→ **The problem**
Could the data below be copied exactly, minus the pictures?

→ **Supplied records**
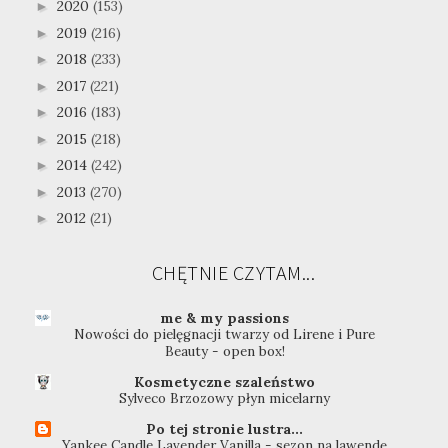
2020
(153)
►
2019
(216)
►
2018
(233)
►
2017
(221)
►
2016
(183)
►
2015
(218)
►
2014
(242)
►
2013
(270)
►
2012
(21)
►
CHĘTNIE CZYTAM...
me & my passions
Nowości do pielęgnacji twarzy od Lirene i Pure
Beauty - open box!
Kosmetyczne szaleństwo
Sylveco Brzozowy płyn micelarny
Po tej stronie lustra...
Yankee Candle Lavender Vanilla - sezon na lawendę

→ **Task output**
2020
(153)
►
2019
(216)
►
2018
(233)
►
2017
(221)
►
2016
(183)
►
2015
(218)
►
2014
(242)
►
2013
(270)
►
2012
(21)
►
CHĘTNIE CZYTAM...
me & my passions
Nowości do pielęgnacji twarzy od Lirene i Pure
Beauty - open box!
Kosmetyczne szaleństwo
Sylveco Brzozowy płyn micelarny
Po tej stronie lustra...
Yankee Candle Lavender Vanilla - sezon na lawendę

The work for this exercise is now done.